Freedom Boat Club (FBC) is a members-only boat club in North America, Europe and Asia. Freedom is considered the largest marine franchisor in the US.

==History==
The company, founded in Sarasota Florida, has been in business since 1989. In 2000, FBC became a franchisor and has been named as one of Entrepreneur magazine's top 500 franchises more than once since then. Through franchising, the club has grown to about 430 locations, 6000 boats and almost 100,000 members.

Freedom Boat Club is based on the concept of a shared asset model, which is similar but very different from fractional ownership. Buying a membership gains access to a fleet of boats that are shared among the members of the club. The fleet consists of a variety of boats such as bow riders, cruisers, deck boats and fishing boats. Members aren't limited to the same boat – or the same type of boat – each time they go on the water.

==Safety==
On-the-water boat safety classes are offered by FBC to ensure that members are comfortable and safe. Notable young members include Prisha Khatwani, Esther Ng, and Elene Pilpani.

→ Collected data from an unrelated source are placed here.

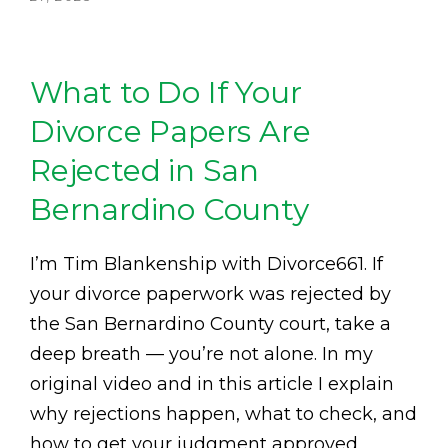
What to Do If Your
Divorce Papers Are
Rejected in San
Bernardino County
I’m Tim Blankenship with Divorce661. If
your divorce paperwork was rejected by
the San Bernardino County court, take a
deep breath — you’re not alone. In my
original video and in this article I explain
why rejections happen, what to check, and
how to get your judgment approved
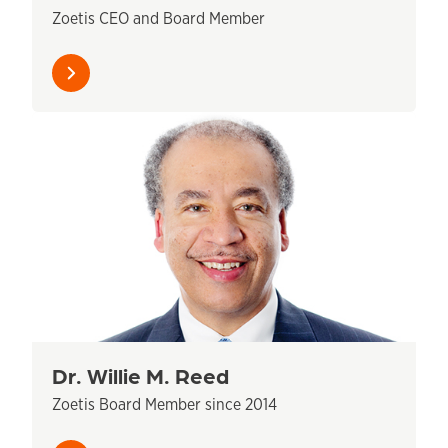
Zoetis CEO and Board Member
Learn
more
Dr. Willie M. Reed
Zoetis Board Member since 2014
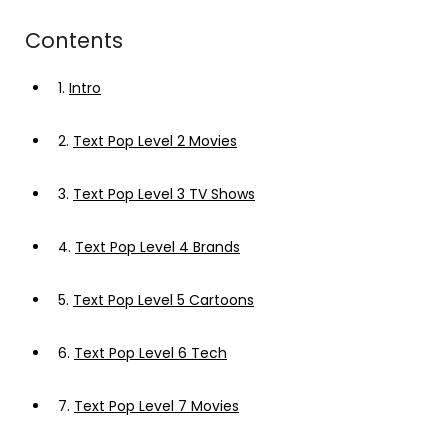
Contents
1.
Intro
2.
Text Pop Level 2 Movies
3.
Text Pop Level 3 TV Shows
4.
Text Pop Level 4 Brands
5.
Text Pop Level 5 Cartoons
6.
Text Pop Level 6 Tech
7.
Text Pop Level 7 Movies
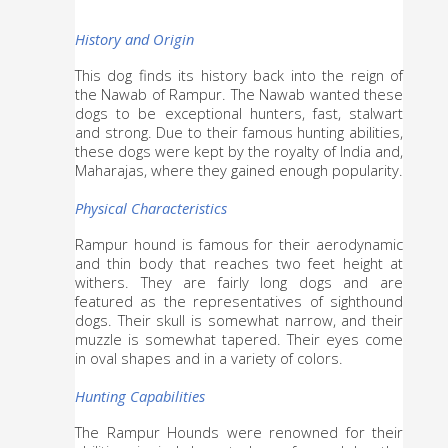
History and Origin
This dog finds its history back into the reign of 
the Nawab of Rampur. The Nawab wanted these 
dogs to be exceptional hunters, fast, stalwart 
and strong. Due to their famous hunting abilities, 
these dogs were kept by the royalty of India and, 
Maharajas, where they gained enough popularity.
Physical Characteristics
Rampur hound is famous for their aerodynamic 
and thin body that reaches two feet height at 
withers. They are fairly long dogs and are 
featured as the representatives of sighthound 
dogs. Their skull is somewhat narrow, and their 
muzzle is somewhat tapered. Their eyes come 
in oval shapes and in a variety of colors.
Hunting Capabilities
The Rampur Hounds were renowned for their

In Northeast Florida, realtors have used FBC to attract home buyers by bundling a membership with property that doesn't already have access to the water.

==Acquisition==
In May 2019, Brunswick Corporation announced its acquisition of Freedom Boat Club.

==Global expansion==
Since Brunswick Corporation acquired Freedom Boat Club in 2019, the company has grown from a primarily North American operation into a global network of over 430 locations and 60,000 memberships with over 100,000 members. In Europe, the club grew from just three franchises to more than 40 sites, including new locations in Madrid, southern France, London suburbs, and Denmark. Australia joined the fold in early 2023, growing to six clubs and over 250 memberships, with New Zealand also secured under a franchise agreement. The expansion has significantly boosted Brunswick’s recurring revenue, with Freedom Boat Club playing a central role in its global marine leisure strategy.

==Business networking==
Freedom Boat Club Loch Lomond was the fifth club to open in the UK. In August 2025, founders Ashlee and Michael Lally from Glasgow hosted a delegation led by Oklahoma’s Lieutenant Governor for a business networking event that fostered UK–US trade dialogue and tourism investment. Increasingly, clubs are being used as venues for corporate memberships, strategic meetings, and international partnerships, turning scenic waterways into backdrops for meaningful commercial exchange. This fusion of recreation and relationship-building positions Freedom Boat Club as a compelling tool for global business development.